Northland Power Pipeline Overview

Northland Power

Key auctions and projects to keep an eye on for the coming year include – 6–10 GW from UK Contracts for Difference (CFD) Round 4 allocation in 1H22, 6 GW from Taiwan auctions throughout 2022/2023, and 3.4 GW from auctions in Japan through 2022/2023. Germany also offers upside optionality to the growth outlook via the NPI/RWE(OTCPK:RWEOY) joint venture, which could bid for 0.9GW of projects in 2023, having already engaged in the joint development of a 1.3 GW offshore wind cluster in Germany. Through synergies in the development/operating stages and by leveraging RWE’s power trading platform and relationships, the partnership is set to be net accretive to IRR by 150–200bps, so an extension of the partnership model could drive incremental upside to the outlook.

Financing Options to Mitigate Funding and Interest Rate Risk

NPI’s funding approach remains largely unchanged – to fund the $7–$9bn of net capex ($12–$15bn gross) for its 2030 plans, the equity portion of the company’s current funding plan will comprise internal free cash flow generation, proceeds from up-financings, and potentially new share issuances. More importantly, though, NPI can tap into low-cost debt via green corporate debt, a sustainability-linked credit revolver, and targeted green non-recourse debt, which should mitigate the impact of interest rate increases over the coming years. Up to $1bn of green bonds is currently slated for inclusion in the five-year capital plan, but I think we could see this upsized significantly depending on the funding rate.

Northland Power Capex Outlook

Northland Power

While skeptical investors might point to the raised capex plans as a risk, I would point out the optionality available to NPI here – pre-completion revenue, for instance, could cover as much as 5% of its capital needs. The key value creation opportunity, however, could prove to be sell downs – NPI is currently guiding to realize 200–400bps of value creation by selling down a 25–49% stake in projects like Hai Long, where NPI is looking to manage its equity exposure and offset higher capex. The downside is that NPI loses out on its share of the project economics, but sell-downs have worked in helping to crystalize value from the development process and fund the growth pipeline (as demonstrated by Ørsted (OTCPK:DOGEF)), so I view this as an acceptable trade-off.
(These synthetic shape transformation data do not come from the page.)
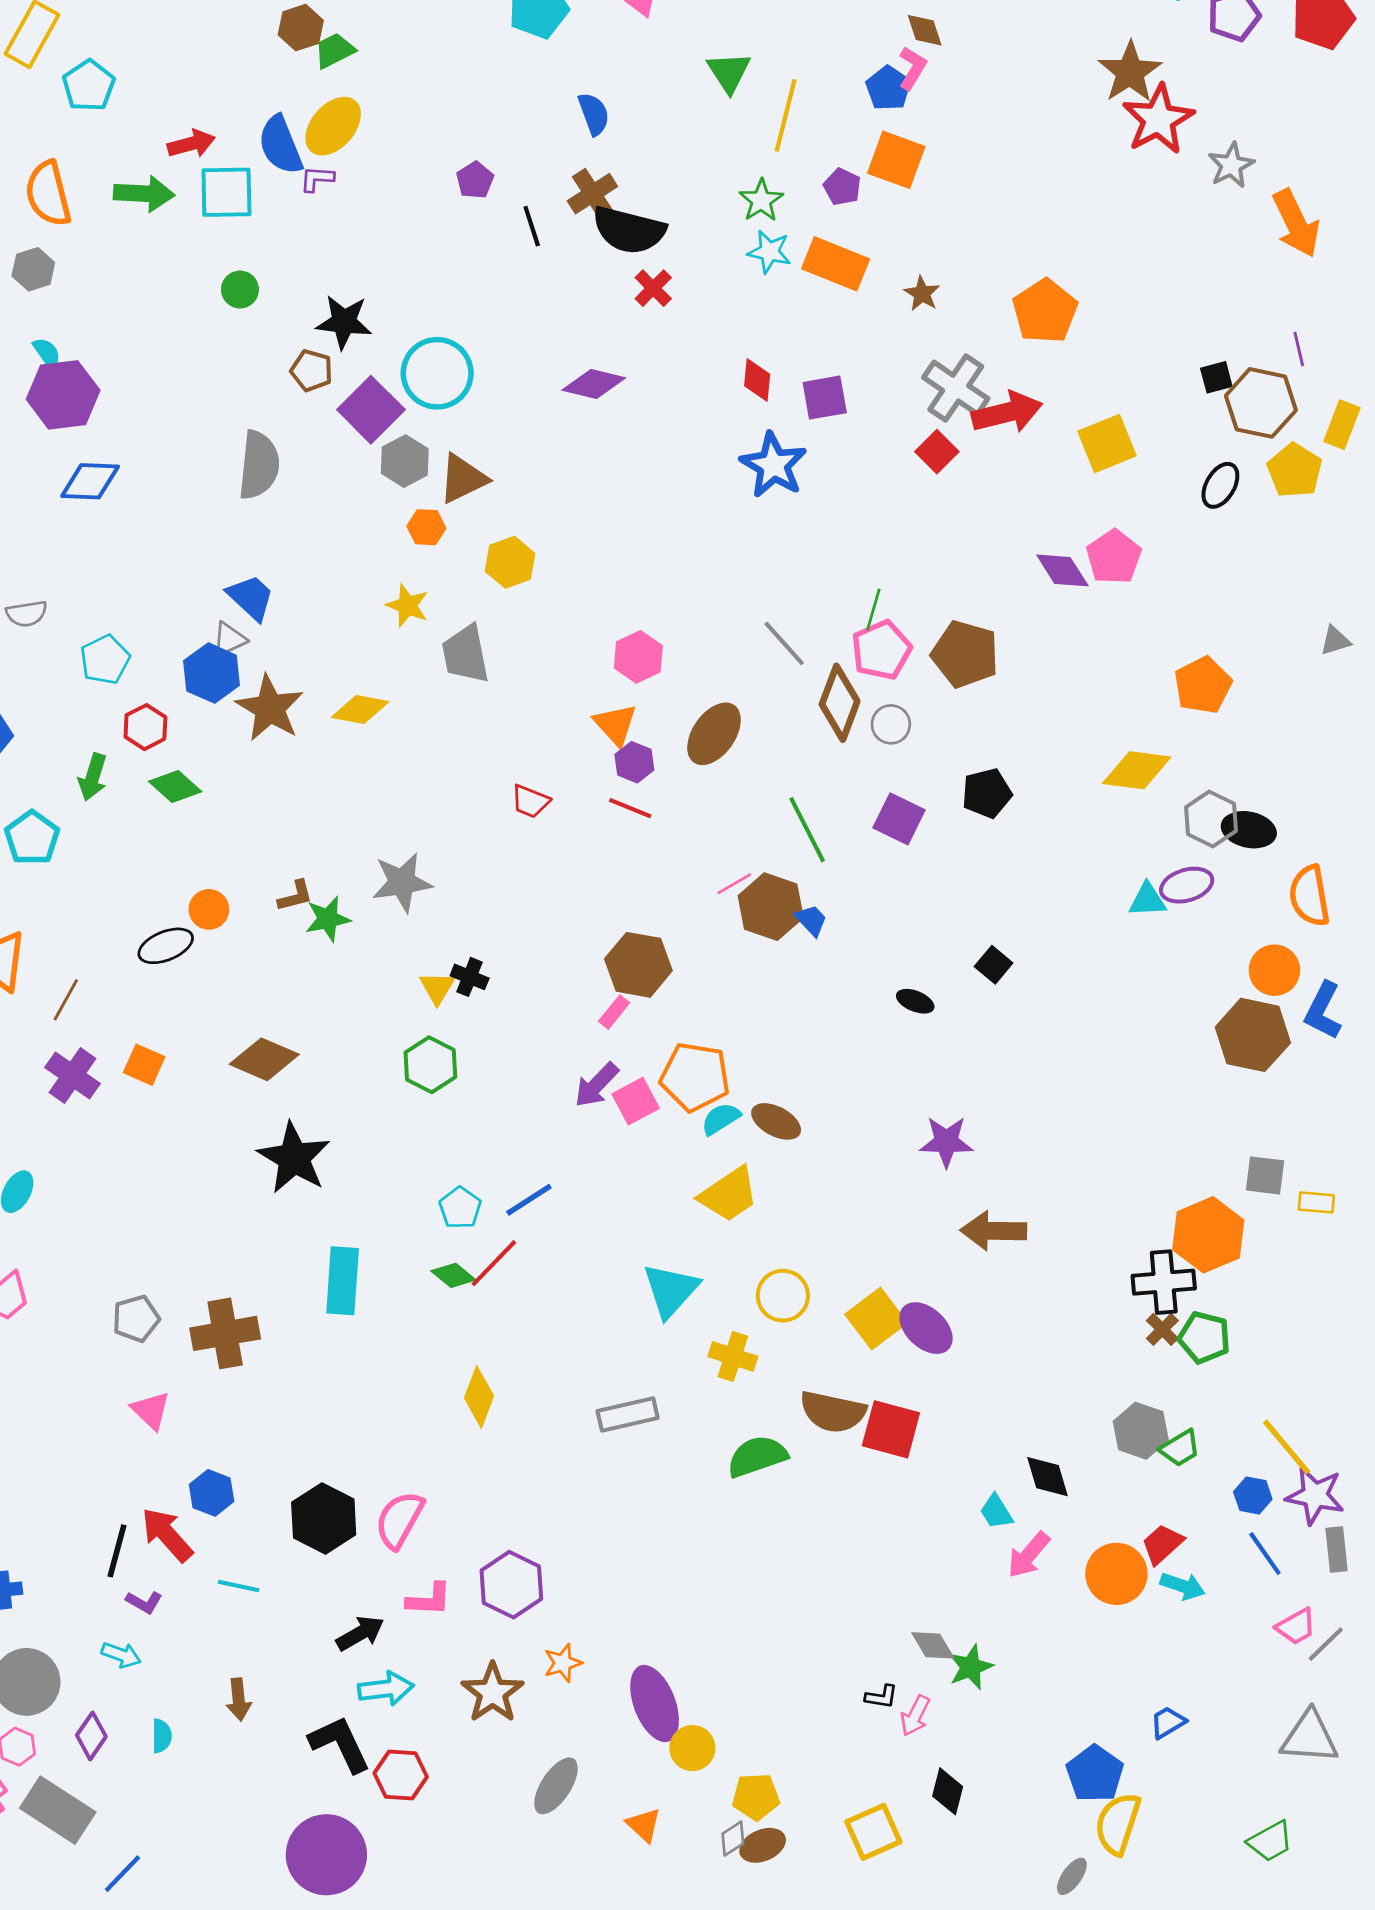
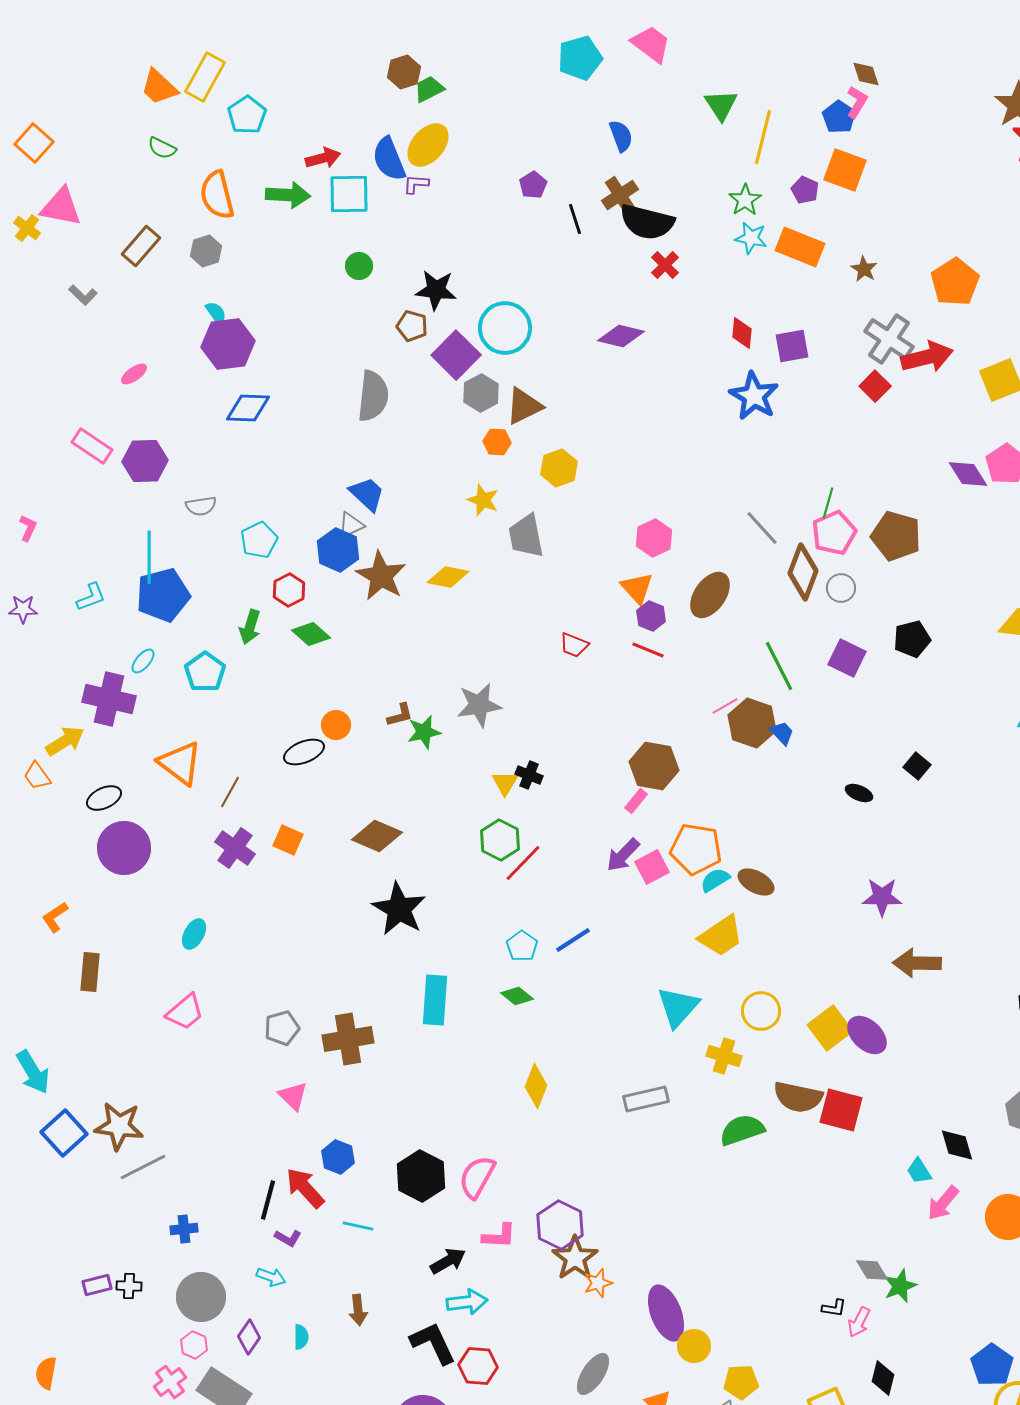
red line: (494, 1263) -> (523, 863), moved
brown star: (493, 1693) -> (575, 1258), moved

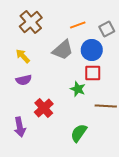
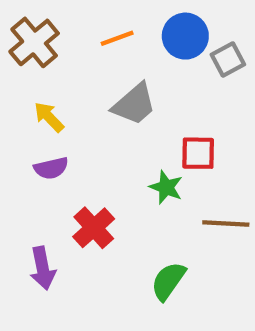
brown cross: (31, 22) -> (34, 42), moved
orange line: (78, 25) -> (117, 38), moved
blue circle: (92, 50) -> (185, 36), moved

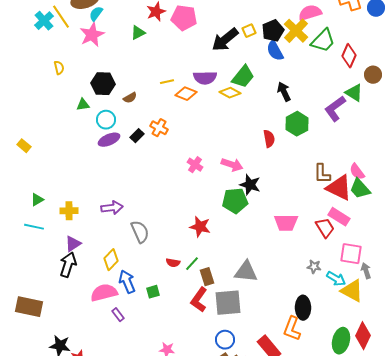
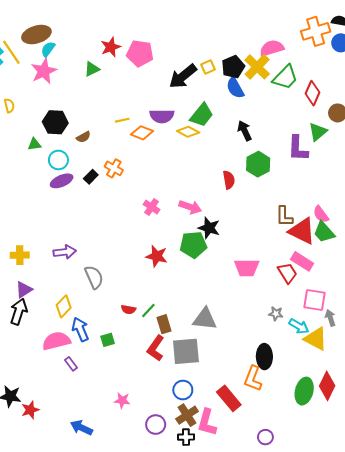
green triangle: (354, 93) -> (318, 132), turned 48
purple L-shape: (335, 109) -> (298, 148), turned -52
red star: (200, 227) -> (157, 256), moved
Illustrative Asset Sell Down Scenario

Northland Power

ESG Leader Primed for Steady Growth and a Re-Rating

NPI’s guidance for 2022 may have come in softer than expected, but the long-term growth outlook remains strong. Adj. EBITDA is projected to grow by ~50% (7–10% CAGR) over the next five years on contributions from capitalized growth projects such as Hai Long, Baltic Power, Suba, Nordsee Two, and High Bridge, while the commissioning of further offshore wind developments Germany, Korea, and Japan should get adj. EBITDA to the $2.0–2.2bn mark by 2030. While equity needs are manageable through partial sell-downs and contract durations are poised to extend further out to 14 years (vs. 10 years currently), the company should be able to defer equity issuances for a while – even if it pursues more offshore wind growth. NPI stock also trades at an EV/EBITDA discount to peers like Brookfield Renewable Partners (BEP) and Algonquin Power & Utilities (AQN), creating a compelling setup for patient investors to benefit from both legs (valuation re-rating and earnings growth) over time.